Here is main section of code.

spark = SparkSession \
        .builder \
        .appName("Python Spark SQL Hive integration example") \
        .config("spark.sql.warehouse.dir", warehouse_location) \
        .config('spark.yarn.executor.memoryOverhead', '4096') \
        .enableHiveSupport() \
        .getOrCreate()

    final_df = spark.read.load("/trans/MergedFinal_stage_p1", multiline="false", format="json")

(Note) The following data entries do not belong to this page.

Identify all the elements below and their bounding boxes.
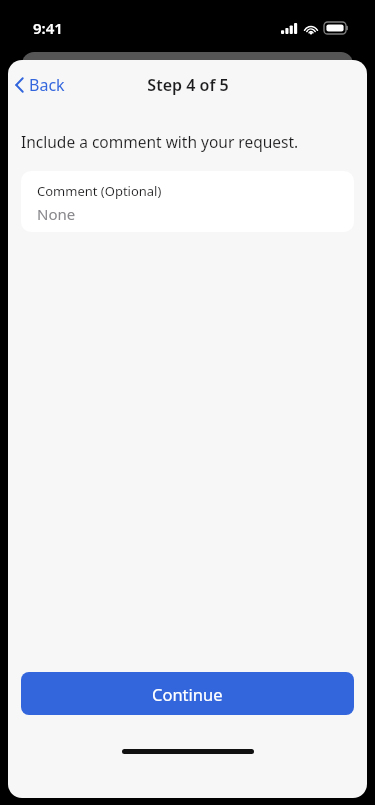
staticText: Include a comment with your request. xyxy=(21,131,299,152)
staticText: Step 4 of 5 xyxy=(147,74,229,96)
staticText: Continue xyxy=(152,683,223,705)
button[interactable]: Comment (Optional) xyxy=(21,171,354,232)
button[interactable]: Back xyxy=(8,68,75,102)
staticText: None xyxy=(37,204,76,224)
staticText: Back xyxy=(29,74,65,96)
staticText: 9:41 xyxy=(33,18,63,38)
staticText: Comment (Optional) xyxy=(37,182,162,200)
button[interactable]: Continue xyxy=(21,672,354,715)
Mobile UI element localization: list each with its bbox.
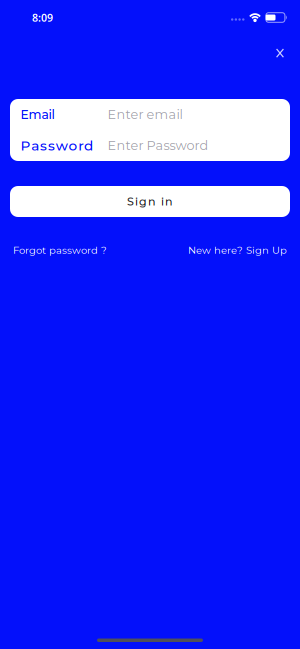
button[interactable]: Sign in — [10, 186, 290, 217]
staticText: Forgot password ? — [13, 244, 107, 256]
staticText: New here? Sign Up — [188, 244, 287, 256]
staticText: Enter Password — [108, 138, 208, 153]
staticText: Sign in — [127, 195, 173, 208]
staticText: Password — [20, 137, 93, 154]
staticText: 8:09 — [32, 10, 53, 25]
staticText: Enter email — [108, 107, 182, 122]
button[interactable]: Close — [273, 46, 287, 60]
button[interactable]: Forgot password ? — [13, 244, 107, 256]
staticText: Email — [20, 107, 54, 122]
button[interactable]: Password — [10, 130, 290, 161]
button[interactable]: Email — [10, 99, 290, 130]
button[interactable]: New here? Sign Up — [188, 244, 287, 256]
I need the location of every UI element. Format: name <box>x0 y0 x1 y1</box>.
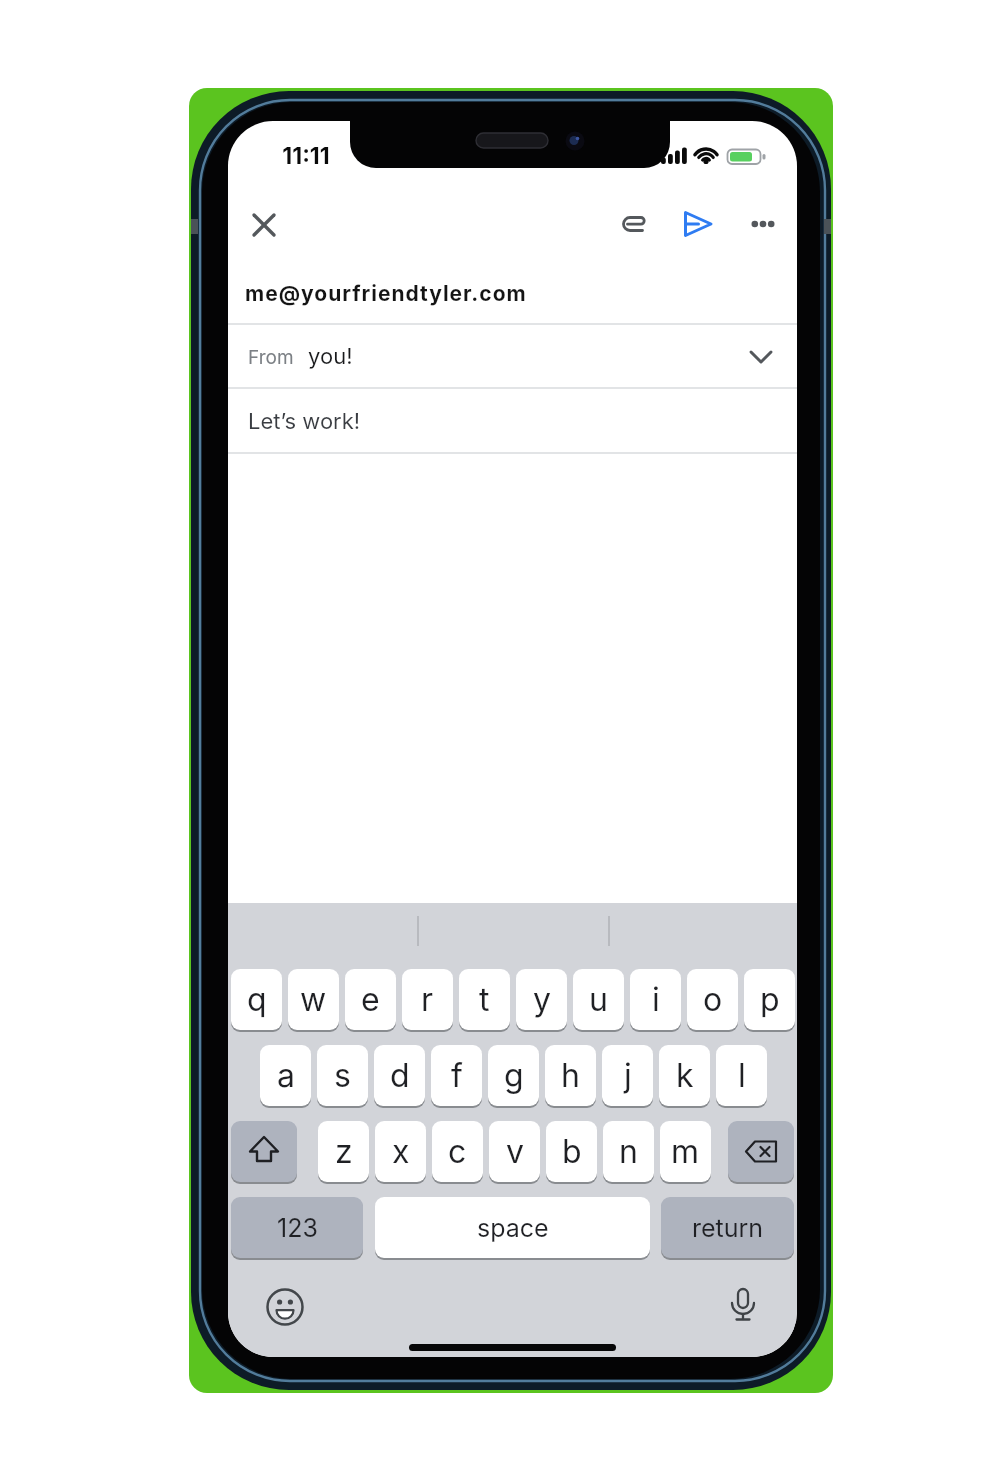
button[interactable] <box>746 207 780 241</box>
staticText: i <box>652 980 660 1019</box>
staticText: space <box>477 1213 549 1243</box>
staticText: z <box>335 1132 353 1171</box>
button[interactable]: a <box>260 1045 311 1106</box>
button[interactable] <box>723 1285 763 1325</box>
staticText: w <box>300 980 327 1019</box>
staticText: 11:11 <box>282 142 330 170</box>
button[interactable]: j <box>602 1045 653 1106</box>
staticText: a <box>277 1056 295 1095</box>
button[interactable]: w <box>288 969 339 1030</box>
staticText: j <box>624 1056 632 1095</box>
staticText: g <box>504 1056 524 1095</box>
button[interactable]: g <box>488 1045 539 1106</box>
button[interactable]: q <box>231 969 282 1030</box>
staticText: n <box>619 1132 638 1171</box>
staticText: me@yourfriendtyler.com <box>245 281 527 306</box>
button[interactable] <box>615 206 651 242</box>
button[interactable]: z <box>318 1121 369 1182</box>
button[interactable] <box>745 341 777 373</box>
button[interactable]: l <box>716 1045 767 1106</box>
button[interactable]: space <box>375 1197 650 1258</box>
staticText: o <box>703 980 723 1019</box>
button[interactable] <box>228 262 797 323</box>
button[interactable] <box>228 389 797 452</box>
staticText: x <box>392 1132 410 1171</box>
staticText: s <box>334 1056 351 1095</box>
button[interactable] <box>680 206 716 242</box>
button[interactable]: v <box>489 1121 540 1182</box>
button[interactable]: b <box>546 1121 597 1182</box>
staticText: t <box>479 980 490 1019</box>
button[interactable]: o <box>687 969 738 1030</box>
staticText: c <box>448 1132 467 1171</box>
button[interactable] <box>231 1121 297 1182</box>
staticText: k <box>676 1056 694 1095</box>
staticText: b <box>562 1132 582 1171</box>
staticText: q <box>247 980 267 1019</box>
staticText: From <box>248 346 294 369</box>
button[interactable]: x <box>375 1121 426 1182</box>
staticText: l <box>738 1056 746 1095</box>
staticText: e <box>361 980 380 1019</box>
staticText: u <box>589 980 608 1019</box>
button[interactable]: i <box>630 969 681 1030</box>
button[interactable]: 123 <box>231 1197 363 1258</box>
button[interactable] <box>728 1121 794 1182</box>
button[interactable]: p <box>744 969 795 1030</box>
staticText: Let’s work! <box>248 408 361 435</box>
staticText: h <box>561 1056 580 1095</box>
button[interactable] <box>246 207 282 243</box>
staticText: v <box>506 1132 524 1171</box>
staticText: p <box>760 980 780 1019</box>
staticText: y <box>533 980 551 1019</box>
button[interactable]: n <box>603 1121 654 1182</box>
staticText: f <box>451 1056 463 1095</box>
staticText: d <box>390 1056 410 1095</box>
button[interactable]: r <box>402 969 453 1030</box>
button[interactable]: t <box>459 969 510 1030</box>
button[interactable]: s <box>317 1045 368 1106</box>
button[interactable]: d <box>374 1045 425 1106</box>
button[interactable]: m <box>660 1121 711 1182</box>
staticText: m <box>671 1132 700 1171</box>
staticText: r <box>421 980 434 1019</box>
button[interactable]: u <box>573 969 624 1030</box>
button[interactable]: h <box>545 1045 596 1106</box>
button[interactable] <box>265 1287 305 1327</box>
button[interactable]: e <box>345 969 396 1030</box>
button[interactable]: return <box>661 1197 794 1258</box>
button[interactable] <box>228 325 797 387</box>
button[interactable]: k <box>659 1045 710 1106</box>
staticText: 123 <box>277 1213 318 1243</box>
button[interactable]: y <box>516 969 567 1030</box>
staticText: you! <box>308 343 353 370</box>
staticText: return <box>692 1213 764 1243</box>
button[interactable]: f <box>431 1045 482 1106</box>
button[interactable]: c <box>432 1121 483 1182</box>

print(final_df.count()) # It is perfectly ok
final_df.printSchema() # Schema is also ok

## Issue when data gets write in DB ##
final_df.write.mode("ignore").format(
       'org.elasticsearch.spark.sql'
    ).option(
       'es.nodes', ES_Nodes
    ).option(
       'es.port', ES_PORT
    ).option(
       'es.resource', ES_RESOURCE,
    ).save()

My resources are also ok.

Command to run spark job.

time spark-submit --class org.apache.spark.examples.SparkPi --jars elasticsearch-spark-30_2.12-7.14.1.jar --master yarn --deploy-mode cluster --driver-memory 6g --executor-memory 3g --num-executors 16 --executor-cores 2 main_es.py

I'm wondering if the problem is .mode("ignore"). The implementation of that in es-spark might be a little unintuitive. If the mode is "ignore" and es-spark finds that either the index exists or there is data in the index, it will not write any data. I haven't tried this on large amounts of data yet, but I'm wondering if that check gets called more than once (maybe an executor restarts?) and on subsequent calls does nothing because the index exists. Here is the relevant code: elasticsearch-hadoop/DefaultSource.scala at v7.14.1 · elastic/elasticsearch-hadoop · GitHub. You could try using mode "append" instead.

This topic was automatically closed 28 days after the last reply. New replies are no longer allowed.